Writing it out, that has been my way of organizing my thoughts. I have been doing that for over a decade now. I have been writing for magazines, newspapers, websites and blogs, until recently, when I abruptly stopped. My primary objective has always been to make sense of my life and help people in making sense of their lives. It was not just writing. I have been delivering lectures, teaching books, making videos, developing software, compiling poems, debating, counselling, writing emails etc. I was deeply involved and ecstatic.
At the back end of this enormous output was a very immersive effort. I was deep diving into books, listening to lectures, attending seminars, watching documentaries, contemplating and praying. I have been sincere. Although, I have been very equivocal of what I believed to be right, I have always been critical of my own views. I have retracted several times. I have never been shy of saying ‘I was wrong’. And yet again I want to do the same: ‘I was wrong’. You might have applauded the spirit in my writing, the choice of my words, the clarity of my argument, but many a times ‘I was wrong’. You might have distributed it further, you might have given me a prize for it but many a times ‘I was wrong’. Hence, I save myself the pain of revisiting what I’ve said on any digital or non-digital forum and writing individual retractions to them, I am making do with this one grand retraction.
“There’s more to life than happiness”; for those born in religious societies, this very basic lesson is being taught from early childhood. Unfortunately, this message is appended with a very narrow understanding of what is ‘more’ to life than happiness. A very confined, restricted and unamendable understanding of salvation is indoctrinated into kids from early childhood. Along-side, a very static and stringent moral code is also injected. Critical questioning is given a death blow by discouraging, and stigmatizing it. To question the ‘ultimate truths’ is presented as one humungous sin. So, I religiously adopted the scheme of salvation that was injected into me paternally, socially and culturally, without any need to critically look beyond what is being indoctrinated. I was a blind follower. I subscribed to the long list of ‘moral laws’ presented to me by ‘arguments of authority’.

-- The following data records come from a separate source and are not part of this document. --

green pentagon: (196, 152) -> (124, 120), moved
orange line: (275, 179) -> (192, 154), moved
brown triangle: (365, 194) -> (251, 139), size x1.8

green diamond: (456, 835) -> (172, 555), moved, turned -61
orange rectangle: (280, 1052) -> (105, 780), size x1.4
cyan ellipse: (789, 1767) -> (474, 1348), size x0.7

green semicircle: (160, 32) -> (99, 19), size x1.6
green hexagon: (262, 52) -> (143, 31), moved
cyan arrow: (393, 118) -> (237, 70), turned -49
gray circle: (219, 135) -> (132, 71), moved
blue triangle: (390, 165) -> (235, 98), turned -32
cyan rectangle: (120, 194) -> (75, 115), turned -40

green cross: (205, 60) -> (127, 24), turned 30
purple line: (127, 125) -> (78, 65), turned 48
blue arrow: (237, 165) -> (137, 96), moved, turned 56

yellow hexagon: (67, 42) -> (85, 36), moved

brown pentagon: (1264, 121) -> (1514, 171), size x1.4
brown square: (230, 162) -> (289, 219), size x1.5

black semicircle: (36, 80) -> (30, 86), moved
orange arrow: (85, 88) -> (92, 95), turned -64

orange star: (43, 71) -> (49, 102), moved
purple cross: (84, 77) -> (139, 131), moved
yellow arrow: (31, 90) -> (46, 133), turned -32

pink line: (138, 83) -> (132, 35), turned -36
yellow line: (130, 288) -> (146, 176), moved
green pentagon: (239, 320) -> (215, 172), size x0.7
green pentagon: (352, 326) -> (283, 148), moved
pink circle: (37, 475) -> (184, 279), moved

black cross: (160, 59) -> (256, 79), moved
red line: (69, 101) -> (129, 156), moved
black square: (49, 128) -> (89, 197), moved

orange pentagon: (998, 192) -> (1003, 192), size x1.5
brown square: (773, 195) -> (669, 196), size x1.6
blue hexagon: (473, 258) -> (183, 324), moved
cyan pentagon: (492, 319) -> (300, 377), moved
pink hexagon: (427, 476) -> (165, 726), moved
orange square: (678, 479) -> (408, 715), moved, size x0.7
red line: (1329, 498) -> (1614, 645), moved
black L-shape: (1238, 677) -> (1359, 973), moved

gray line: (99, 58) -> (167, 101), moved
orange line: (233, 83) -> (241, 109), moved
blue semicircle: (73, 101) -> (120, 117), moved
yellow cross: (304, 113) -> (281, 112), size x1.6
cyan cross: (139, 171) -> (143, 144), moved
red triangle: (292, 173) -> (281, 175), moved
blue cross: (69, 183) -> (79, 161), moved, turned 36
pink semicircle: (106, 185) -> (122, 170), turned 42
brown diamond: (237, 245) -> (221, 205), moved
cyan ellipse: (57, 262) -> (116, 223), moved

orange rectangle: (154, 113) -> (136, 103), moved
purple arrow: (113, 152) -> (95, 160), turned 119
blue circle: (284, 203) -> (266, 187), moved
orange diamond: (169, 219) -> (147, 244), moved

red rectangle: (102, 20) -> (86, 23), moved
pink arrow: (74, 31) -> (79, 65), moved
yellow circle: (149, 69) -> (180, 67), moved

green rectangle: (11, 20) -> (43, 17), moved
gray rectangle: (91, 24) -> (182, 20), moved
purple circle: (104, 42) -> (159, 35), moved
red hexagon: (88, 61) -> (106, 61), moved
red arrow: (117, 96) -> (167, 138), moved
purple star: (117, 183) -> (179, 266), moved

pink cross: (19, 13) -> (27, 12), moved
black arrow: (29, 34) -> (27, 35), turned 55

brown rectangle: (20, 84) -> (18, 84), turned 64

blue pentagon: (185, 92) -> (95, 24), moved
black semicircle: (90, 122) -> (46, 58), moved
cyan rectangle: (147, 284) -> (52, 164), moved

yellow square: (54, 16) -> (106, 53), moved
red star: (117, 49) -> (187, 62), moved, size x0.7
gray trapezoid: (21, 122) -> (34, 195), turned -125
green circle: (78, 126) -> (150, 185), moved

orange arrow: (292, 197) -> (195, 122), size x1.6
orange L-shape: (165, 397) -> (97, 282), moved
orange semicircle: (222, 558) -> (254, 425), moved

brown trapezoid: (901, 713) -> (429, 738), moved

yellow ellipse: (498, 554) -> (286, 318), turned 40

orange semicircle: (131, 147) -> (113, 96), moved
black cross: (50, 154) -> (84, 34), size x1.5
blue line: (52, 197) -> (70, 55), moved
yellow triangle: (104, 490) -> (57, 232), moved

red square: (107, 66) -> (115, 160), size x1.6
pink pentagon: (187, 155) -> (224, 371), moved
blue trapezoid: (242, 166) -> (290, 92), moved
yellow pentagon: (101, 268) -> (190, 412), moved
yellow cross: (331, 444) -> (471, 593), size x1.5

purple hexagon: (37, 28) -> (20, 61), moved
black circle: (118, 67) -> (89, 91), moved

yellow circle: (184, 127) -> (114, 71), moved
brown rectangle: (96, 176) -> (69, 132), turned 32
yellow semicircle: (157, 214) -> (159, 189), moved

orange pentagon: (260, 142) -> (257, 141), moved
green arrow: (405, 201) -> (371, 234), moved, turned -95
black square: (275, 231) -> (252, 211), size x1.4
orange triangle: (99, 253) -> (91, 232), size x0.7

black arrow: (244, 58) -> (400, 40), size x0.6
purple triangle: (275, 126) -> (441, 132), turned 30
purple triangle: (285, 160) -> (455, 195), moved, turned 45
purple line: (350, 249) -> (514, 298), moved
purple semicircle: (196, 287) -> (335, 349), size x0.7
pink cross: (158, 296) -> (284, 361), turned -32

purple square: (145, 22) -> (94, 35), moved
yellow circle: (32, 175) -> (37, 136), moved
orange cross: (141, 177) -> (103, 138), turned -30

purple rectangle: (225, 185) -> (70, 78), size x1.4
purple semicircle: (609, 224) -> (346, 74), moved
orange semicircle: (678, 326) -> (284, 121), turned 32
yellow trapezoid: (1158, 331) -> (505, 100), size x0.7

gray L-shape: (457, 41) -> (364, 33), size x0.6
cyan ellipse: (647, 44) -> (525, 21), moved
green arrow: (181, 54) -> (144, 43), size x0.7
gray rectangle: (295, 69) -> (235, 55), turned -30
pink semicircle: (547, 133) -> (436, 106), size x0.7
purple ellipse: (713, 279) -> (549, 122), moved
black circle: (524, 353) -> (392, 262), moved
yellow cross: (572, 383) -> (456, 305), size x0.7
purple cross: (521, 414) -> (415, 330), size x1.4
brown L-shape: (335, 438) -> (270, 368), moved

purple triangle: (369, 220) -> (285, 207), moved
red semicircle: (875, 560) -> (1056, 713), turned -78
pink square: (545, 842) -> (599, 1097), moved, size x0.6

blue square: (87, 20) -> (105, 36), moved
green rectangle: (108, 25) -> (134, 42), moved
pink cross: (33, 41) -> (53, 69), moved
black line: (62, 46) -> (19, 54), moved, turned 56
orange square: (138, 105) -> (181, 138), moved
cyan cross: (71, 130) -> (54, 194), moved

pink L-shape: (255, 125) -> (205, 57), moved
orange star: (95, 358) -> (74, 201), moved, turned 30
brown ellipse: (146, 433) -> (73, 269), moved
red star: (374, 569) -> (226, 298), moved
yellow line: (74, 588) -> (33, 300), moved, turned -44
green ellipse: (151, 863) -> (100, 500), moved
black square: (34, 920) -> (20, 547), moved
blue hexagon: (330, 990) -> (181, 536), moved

Then I started challenging what was told to me as ‘ultimate truth’. I realized there are hundreds of versions of ‘truth’ being broadcasted out there with the same amplitude and I could not gulp the fact that I was ‘born lucky’ on the one true path. Then it was a long struggle to find out which version of truth was right. I accepted, tried and rejected several versions of truth. But, I never was able to fully break out of the ‘filter bubbles’. I was ever-changing, but always in quest for a long list of ‘ultimate truths’. With every version of truth that I accepted I was always convinced that I had hit the jackpot of true path to salvation.
I have been precariously zealous; always eager to get the message across and convey what I thought to be right. And after every intellectual jump I was struck by grave regret on what I had been transmitting with so much passion. And when the same thing happened over and over again, I was forced to take a step backward and contemplate. I realized there was something fundamentally wrong with my approach. It was far too narrow. I was looking for a truth that was absolute, static and fully-told. What if truth had never been fully told? What if there were versions and facets of truth still to be explored? May be it’s in the very nature of reality, that it can never be fully-told.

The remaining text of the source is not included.